**** DATA FOR REVIEW
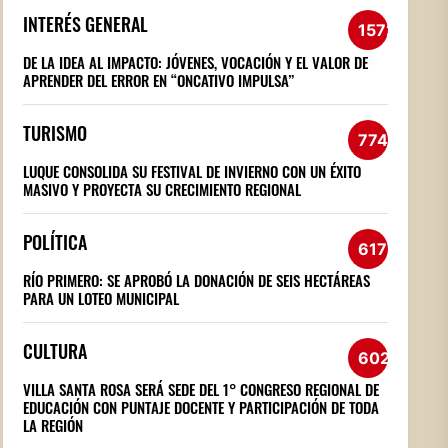
INTERÉS GENERAL
1572
DE LA IDEA AL IMPACTO: JÓVENES, VOCACIÓN Y EL VALOR DE
APRENDER DEL ERROR EN “ONCATIVO IMPULSA”
TURISMO
774
LUQUE CONSOLIDA SU FESTIVAL DE INVIERNO CON UN ÉXITO
MASIVO Y PROYECTA SU CRECIMIENTO REGIONAL
POLÍTICA
617
RÍO PRIMERO: SE APROBÓ LA DONACIÓN DE SEIS HECTÁREAS
PARA UN LOTEO MUNICIPAL
CULTURA
602
VILLA SANTA ROSA SERÁ SEDE DEL 1° CONGRESO REGIONAL DE
EDUCACIÓN CON PUNTAJE DOCENTE Y PARTICIPACIÓN DE TODA
LA REGIÓN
********
- EXERCISE GOAL -
The word to find is "REGIONAL". Copy every line of the records that holds it.

- EXERCISE RESULT -
MASIVO Y PROYECTA SU CRECIMIENTO REGIONAL
VILLA SANTA ROSA SERÁ SEDE DEL 1° CONGRESO REGIONAL DE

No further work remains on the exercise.